Canwest has also been grappling with its investment partner Goldman Sachs & Co., filing documents in court earlier this week which showed the two companies, which teamed to buy the assets of Alliance Atlantis, are now sparring over specialty channels they both own.

In court documents, Canwest executives asked that the court side with them over the channels, which it says are crucial to restructuring the company and appeasing creditors.

Goldman filed documents which said it offered to help Canwest repeatedly throughout the year, but the two sides were unable to reach mutually favourable terms.

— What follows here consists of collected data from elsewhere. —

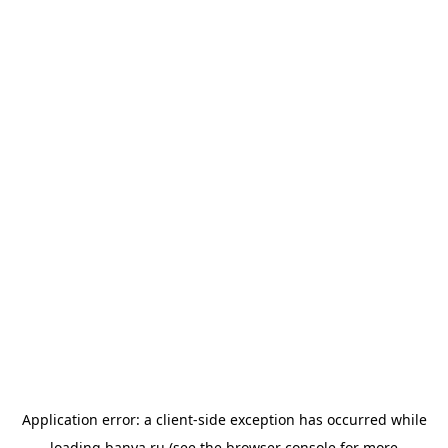
Application error: a
client
-side exception has occurred while
loading
banya.ru
(see the
browser console
for more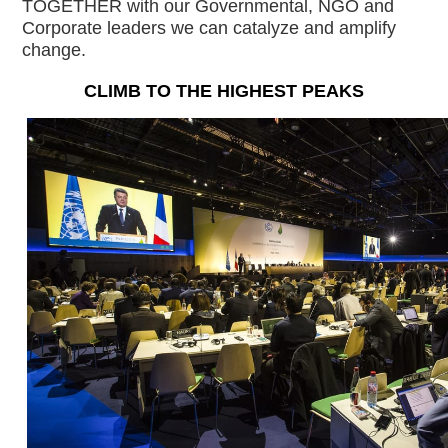
TOGETHER with our Governmental, NGO and 
Corporate leaders we can catalyze and amplify 
change.
CLIMB TO THE HIGHEST PEAKS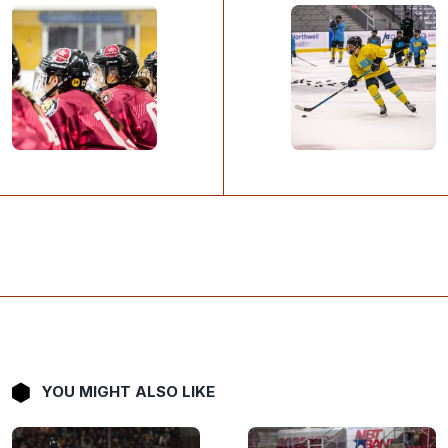
YOU MIGHT ALSO LIKE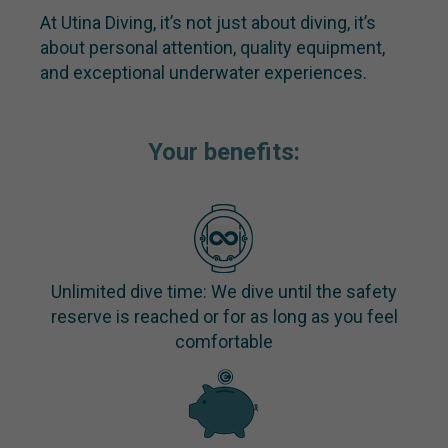
At Utina Diving, it’s not just about diving, it’s
about personal attention, quality equipment,
and exceptional underwater experiences.
Your benefits:
Unlimited dive time: We dive until the safety
reserve is reached or for as long as you feel
comfortable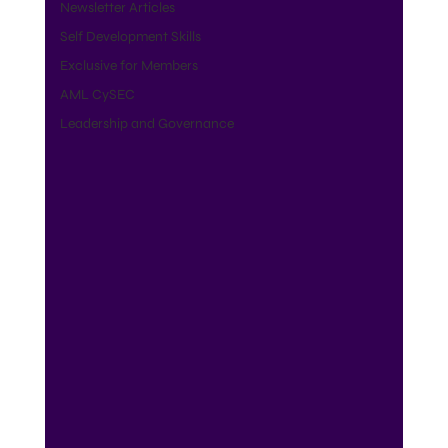
Newsletter Articles
Self Development Skills
Exclusive for Members
AML CySEC
Leadership and Governance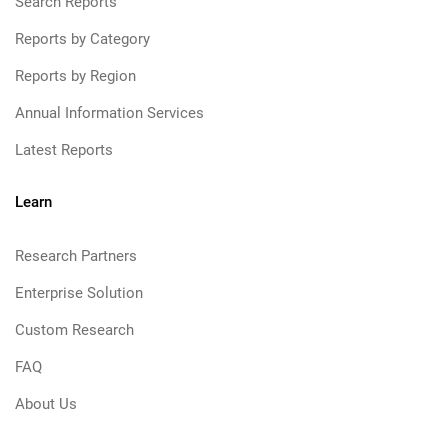
Search Reports
Reports by Category
Reports by Region
Annual Information Services
Latest Reports
Learn
Research Partners
Enterprise Solution
Custom Research
FAQ
About Us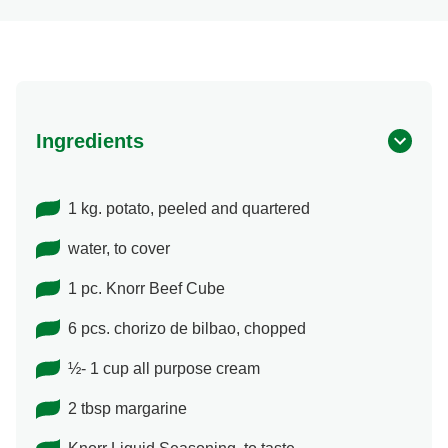
Ingredients
1 kg. potato, peeled and quartered
water, to cover
1 pc. Knorr Beef Cube
6 pcs. chorizo de bilbao, chopped
½- 1 cup all purpose cream
2 tbsp margarine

In quarterly earnings, revenue from publishing fell to $238 million in the quarter spanning the months of June, July and August, down 20 per cent from $299 million for the same period of fiscal 2008 — which predated a major global economic slowdown.

Publishing operating profit of $25 million for the fourth quarter was down 54 per cent from $54 million in the same period of fiscal 2008, Canwest said.

Canwest’s Canadian conventional and specialty cable operations reported fourth-quarter revenues of $184 million, 11 per cent lower than the same period in the previous year.

Operating profit in the fourth quarter was $12 million, compared to a loss of $400,000 the previous year.

Canwest’s Australian television operations, which have been sold, accounted for $171 million of revenue and $19 million in operating profit in the fourth quarter.

For the full year ended Aug. 31, Canwest overall revenue was $2.87 billion, down eight per cent from $3.13 billion in fiscal 2008.

Operating profit, which is a non-standard measure of profitability, was $310 million including restructuring and other expenses, down 44 per cent from $551 million in fiscal 2008.

Canwest shares closed unchanged at eight cents on the TSX Venture Exchange.